* _Exercise directions_
Print only the lines below, from the very first to the one containing "ASK THE GLUE DOCTOR®", exactly as they stand. Do not print pictures.

* _Source information_
•••

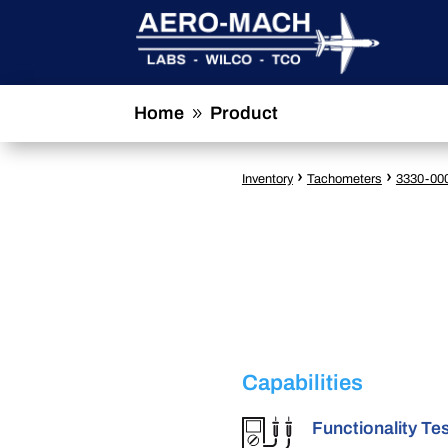
Home
Product
9
›
›
Inventory
Tachometers
3330-00
Capabilities
Functionality Te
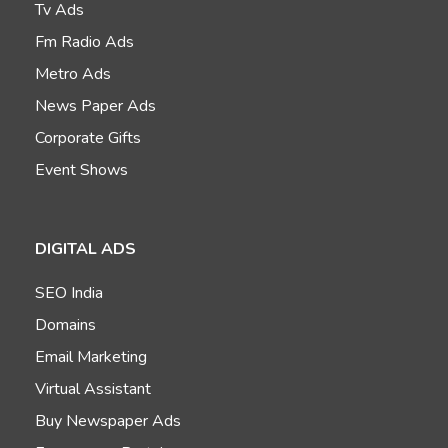
Tv Ads
Fm Radio Ads
Metro Ads
News Paper Ads
Corporate Gifts
Event Shows
DIGITAL ADS
SEO India
Domains
Email Marketing
Virtual Assistant
Buy Newspaper Ads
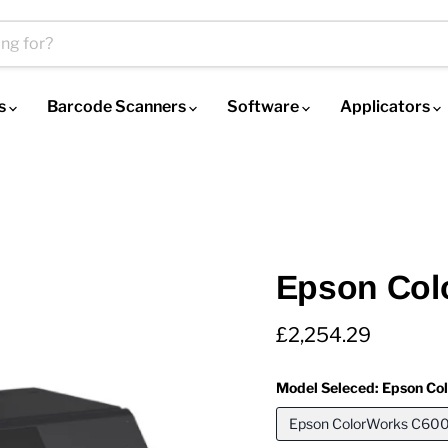
es
Barcode Scanners
Software
Applicators
Epson Col
Current price
£2,254.29
Model Seleced:
Epson Co
Epson ColorWorks C600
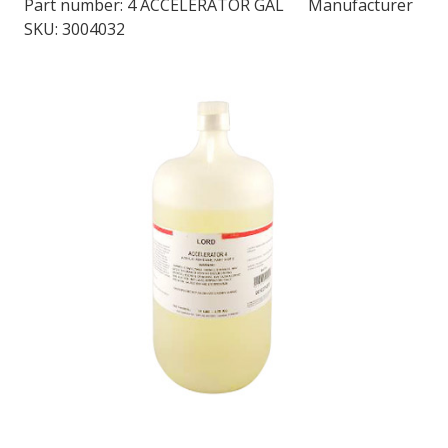
Part number:
4 ACCELERATOR GAL
Manufacturer
SKU: 3004032
LOG IN/REGISTER
ASK THE GLUE DOCTOR®
SDS/TDS LIBRARY
COMPARE PRODUCTS
0
MY CART
0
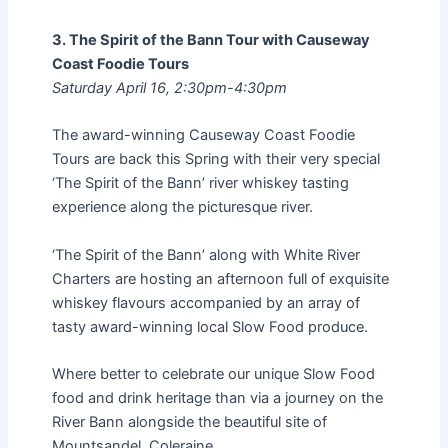
3. The Spirit of the Bann Tour with Causeway
Coast Foodie Tours
Saturday April 16, 2:30pm-4:30pm
The award-winning Causeway Coast Foodie
Tours are back this Spring with their very special
‘The Spirit of the Bann’ river whiskey tasting
experience along the picturesque river.
‘The Spirit of the Bann’ along with White River
Charters are hosting an afternoon full of exquisite
whiskey flavours accompanied by an array of
tasty award-winning local Slow Food produce.
Where better to celebrate our unique Slow Food
food and drink heritage than via a journey on the
River Bann alongside the beautiful site of
Mountsandel, Coleraine.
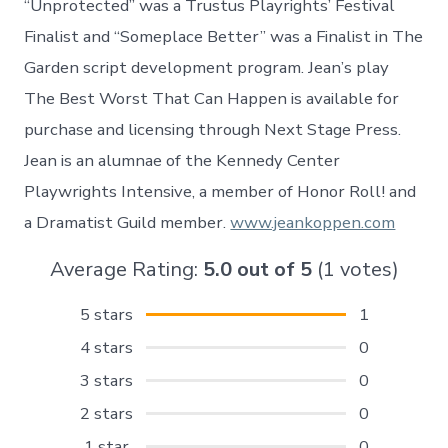
“Unprotected” was a Trustus Playrights’ Festival
Finalist and “Someplace Better” was a Finalist in The
Garden script development program. Jean’s play
The Best Worst That Can Happen is available for
purchase and licensing through Next Stage Press.
Jean is an alumnae of the Kennedy Center
Playwrights Intensive, a member of Honor Roll! and
a Dramatist Guild member.
www.jeankoppen.com
Average Rating:
5.0
out of
5
(
1
votes)
5 stars
1
4 stars
0
3 stars
0
2 stars
0
1 star
0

•••

* _Exercise solution_
Home
Product
9
›
›
Inventory
Tachometers
3330-00
Capabilities
Functionality Te
Tv Ads
Fm Radio Ads
Metro Ads
News Paper Ads
Corporate Gifts
Event Shows
DIGITAL ADS
SEO India
Domains
Email Marketing
Virtual Assistant
Buy Newspaper Ads
es
Barcode Scanners
Software
Applicators
Epson Col
Current price
£2,254.29
Model Seleced:
Epson Co
Epson ColorWorks C600
Part number:
4 ACCELERATOR GAL
Manufacturer
SKU: 3004032
LOG IN/REGISTER
ASK THE GLUE DOCTOR®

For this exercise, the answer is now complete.